For many years, the landowners debated over the location’s designation. There were plans to establish a botanic garden for world and biblical plants and the national centre for physical education. In the 1970s Keren Kayemet LeIsrael – Jewish National Fund received the mandate to manage the land, and during this period it planted groves of pine, cypress and other species throughout the park. In the mid-1980s the Society for Protection of Nature in Israel teamed up with Yad Hanadiv with the aim of turning the area into a park to be used by the public for different purposes.

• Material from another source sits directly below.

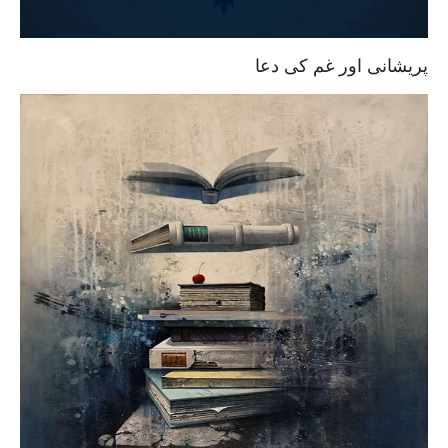
پریشانی اور غم کی دعا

The first action, strange as it may seem, was to discover the site’s hidden treasures. Field and landscape surveys and archaeological surveys indicated that there was more to it than met the eye. Also, the understanding of the local ecosystem was very limited, preventing intelligent development (that which prevents unintentional harm to local nature) of the site. In this light, it was decided to act simultaneously through several modes of action. One mode of action was research, putting understanding before action, from the notion that we must understand the natural conditions of the park before we try to change, shape or develop it. Despite our intensive research action we feel that there is still room for continued accumulation of knowledge. In this booklet you’ll find a concise survey of the research actions. Likewise, you’ll be able to enjoy the fruits of the different studies, as summarised in the different booklets available for the public.
The second mode of action was archaeological excavations and exposure of ancient sites of settlement in the park. Thus Horvat Aqav has been excavated, including restoration of its farmhouse
containing a range of agricultural facilities; Horvat Aleq is still being excavated; and Ein Zur (Ein Um el Aleq) and its accompanying water system (tunnel, aqueduct, Roman pool and bathhouse) has been excavated and restored for our enjoyment. Similarly, an ancient cemetery (tumulus field) was identified to the south of the park and cleaned (see the chapter on archaeology).
The third mode of action was to prepare the park for visitors. A network of walking trails leading to the main sites in the park was set up. Most of the trails are circular – they begin and end in the Memorial Garden. The trails have different levels of difficulty and are well marked, and each trail has its own information booklet.